A new sound slithered through the cold air, a low and steady creaking that rose and fell like the grinding of ancient wooden gears.

Behind Olivia, the Christmas tree shuddered once, then began to move again.

This time it did not crawl. It rose. The roots at its base tore free from the frozen soil, unfurling like dozens of crooked legs searching for balance.

The trunk swelled and twisted, growing thicker with each groan of wood and snapping branch.

One by one, the delicate ornaments burst apart, falling away to reveal what they had hidden: pale bones tangled in dried flowers, shards of brittle hair, and rows of human teeth embedded deep within the bark.

It had a face.

Not a real face, but something that mimicked one—branches bent into eye sockets, strands of tinsel clumped together into a grinning, jagged maw. And it was watching.

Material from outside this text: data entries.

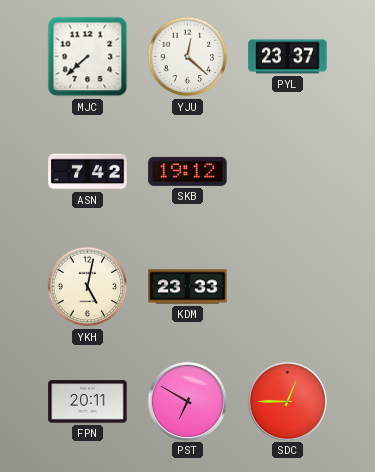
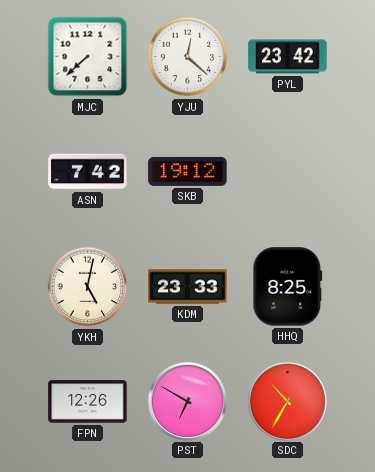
PYL: 23:37 -> 23:42
HHQ: none -> 8:25
FPN: 20:11 -> 12:26
SDC: 12:45 -> 10:35
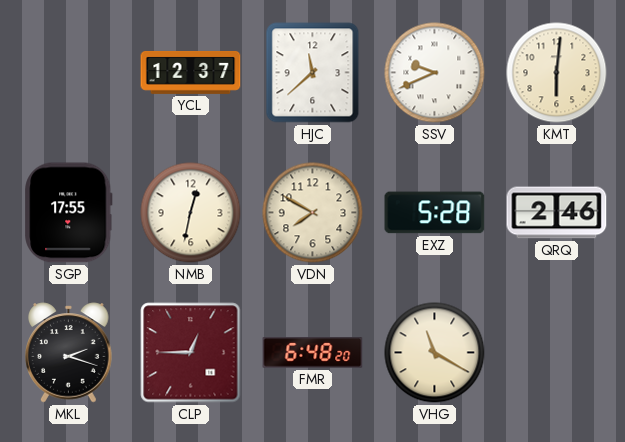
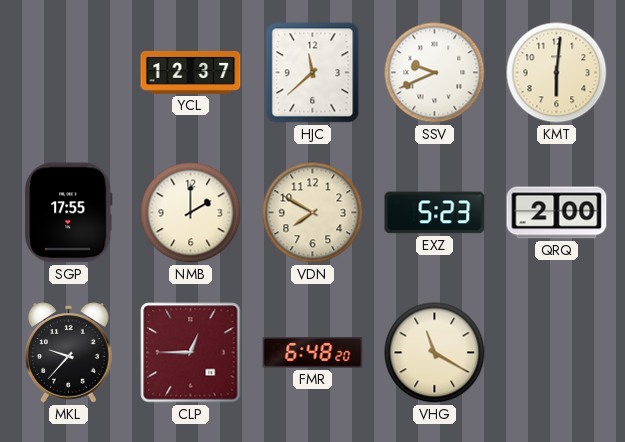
NMB: 12:32 -> 2:00
EXZ: 5:28 -> 5:23
QRQ: 2:46 -> 2:00
MKL: 2:18 -> 9:37
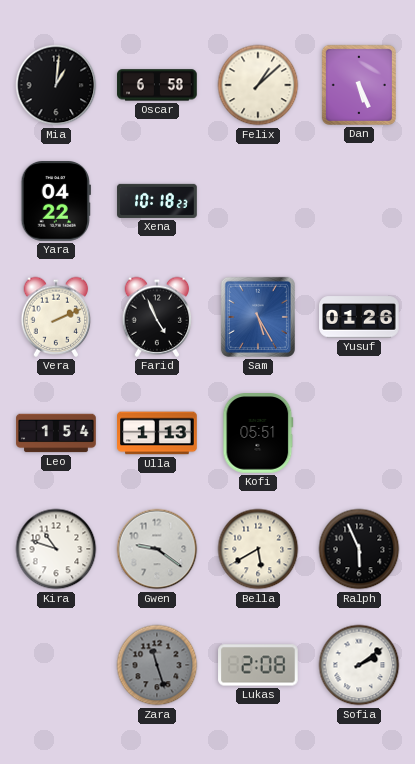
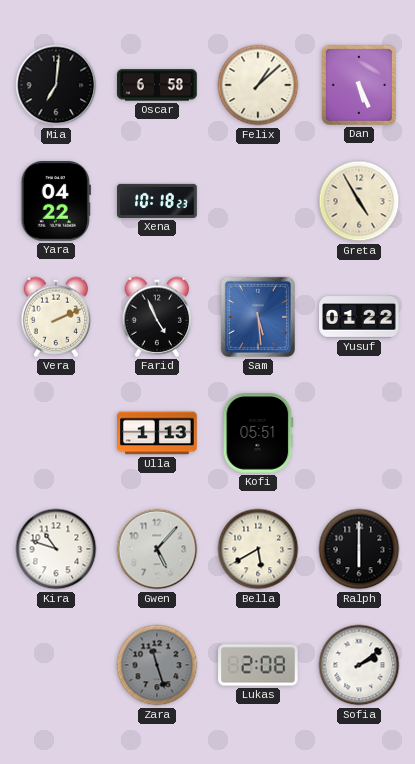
Mia: 1:01 -> 7:01
Greta: none -> 4:55
Sam: 5:25 -> 5:29
Yusuf: 01:26 -> 01:22
Leo: 1:54 -> none
Gwen: 9:21 -> 5:07
Ralph: 5:56 -> 6:00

Hunter took a step back. “What the hell is that?”

Olivia didn’t answer.

The tree screamed.

It was not a sound meant for ears. It was deep and shrill at once, like every dying animal on Earth screaming from one throat.

Windows exploded.

Light bulbs burst in their sockets.

People clutched their heads, blood running from their noses and ears.

Hunter dropped to the ground. The air was too loud to breathe.

Shhhhhhhh.

There was a hush.

He opened his eyes, and the square, once a cheerful holiday celebration, was now a garden of blood. The fog cleared, and Olivia smiled, radiant, a goddess.

“No killing during Christmas,” she repeated. “If I’d had that rule before, maybe things could have been different.”